Fortunately Tell No One is not the boilerplate cyber-thriller this summary would indicate. Based on the novel by Harlan Coben though transposed from a gritty New York City setting to the more polished streets of Paris writer-director Guillaume Canet’s film is more a taut thriller than cautionary Internet tale — a safe bet as frenzied chases tend to be more interesting than frenzied mouse-clicks.

Canet’s screenplay gets a good deal of mileage out of dropping Beck into unfamiliar territory then seeing how he copes. Though the doctor does possess the Fugitive -style powers that innocent middle-class folks-done-wrong always seem to have in thrillers — the ability to outrun throngs of police officers and stay one step ahead of the cleverest detectives — it’s certainly not without effort. Cluzet is excellent in conveying Beck’s exasperation. Even when he’s calm on the surface there’s always the sense that his mind is elsewhere and when things get physical he seems to get by more on adrenaline than any pseudo-superpowers.

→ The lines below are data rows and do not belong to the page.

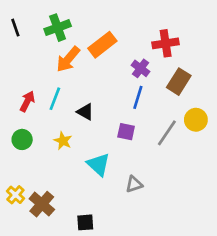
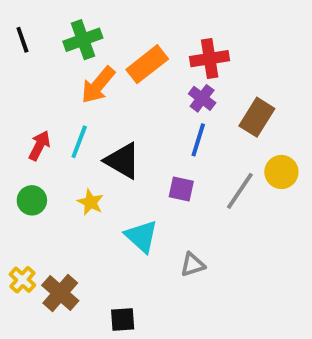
red cross: (166, 43) -> (210, 59), moved
black triangle: (85, 112) -> (123, 161), size x1.5

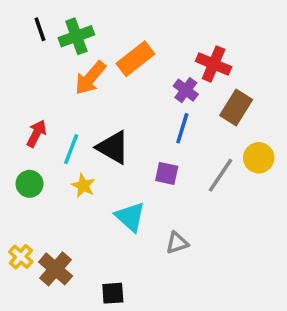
black line: (22, 40) -> (40, 29), moved
red cross: (210, 59) -> (214, 64), moved, turned 32
cyan line: (79, 142) -> (71, 149), moved

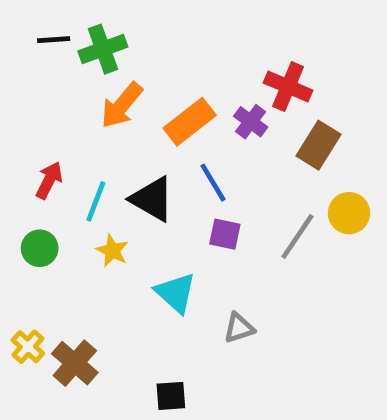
black line: (40, 29) -> (54, 40), turned -75
orange rectangle: (135, 59) -> (190, 122), moved
blue line: (182, 128) -> (213, 183), moved, turned -48
black square: (113, 293) -> (171, 396), moved

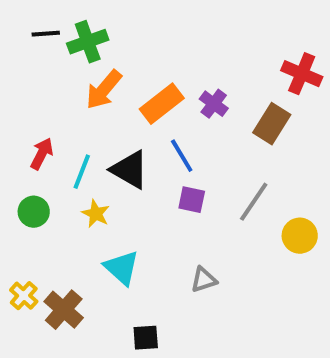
red cross: (288, 87) -> (302, 74), moved
yellow circle: (349, 213) -> (300, 236), moved
cyan triangle: (176, 293) -> (122, 268), moved

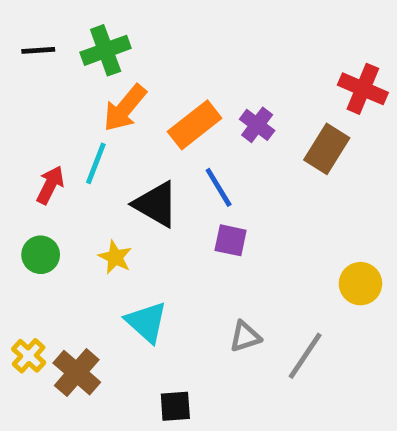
black line: (46, 34) -> (38, 50), moved
cyan line: (82, 172) -> (96, 163), moved
gray line: (254, 202) -> (305, 356), moved

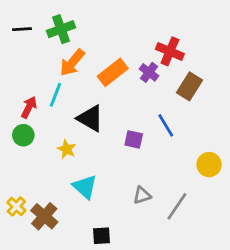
red cross: (363, 89) -> (170, 51), moved
blue line: (219, 187) -> (166, 125), moved
green circle: (41, 255) -> (23, 135), moved

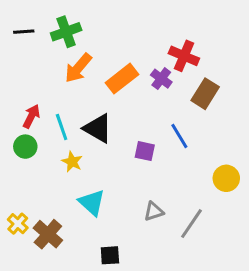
cyan line: (55, 95) -> (62, 127), moved, turned -40

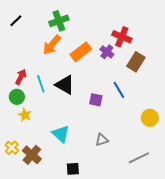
black line: (24, 32) -> (16, 21), turned -40
green cross: (66, 32) -> (59, 21), moved
yellow star: (72, 162) -> (25, 115), moved
gray line: (192, 224) -> (139, 158), moved, turned 30

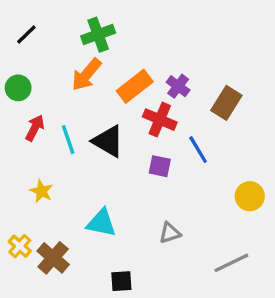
red cross: (122, 37) -> (160, 120), moved
green circle: (17, 97) -> (18, 88), moved
cyan triangle: (61, 134) -> (101, 223), turned -30

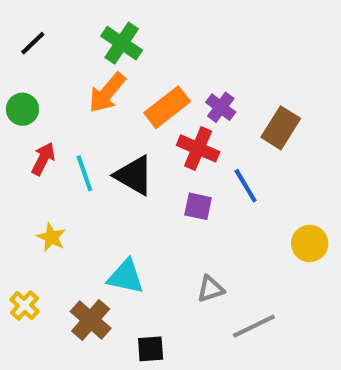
green cross: (98, 35) -> (122, 43), turned -36
brown cross: (53, 258) -> (91, 320), moved
gray line: (231, 263) -> (254, 326), moved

Things get a little sticky as the film keeps piling on twists and coincidences. At two hours the film feels padded — as if Canet wanted to include every disorienting turn of Coben’s novel without worrying whether he’d have time to wrap it all up. He does but only with the help of a great deal of exposition from all parties. The film’s conclusion revolves around a detailed minutes-long confession — it’s inelegant at best but when you’re trying to resolve a half-dozen dangling threads and eliminate any ambiguity it gets the job done.

Still it’d be a stretch to describe Canet’s direction as clunky. His staging of the film’s climactic chase is spot-on a delirious mix of exhausted stumbles and adrenaline-fuelled escapes. He also takes the time to enjoy the moments of serenity within Beck’s nightmare situation — the way his camera clings to a beautiful woman is particularly hypnotic.

If you can forgive its expository conclusion Tell No One is a perfectly satisfying thriller. A thriller that relies on carefully crafted tension rather than a constant string of explosions is always welcome even if it had to be transported overseas just to get made.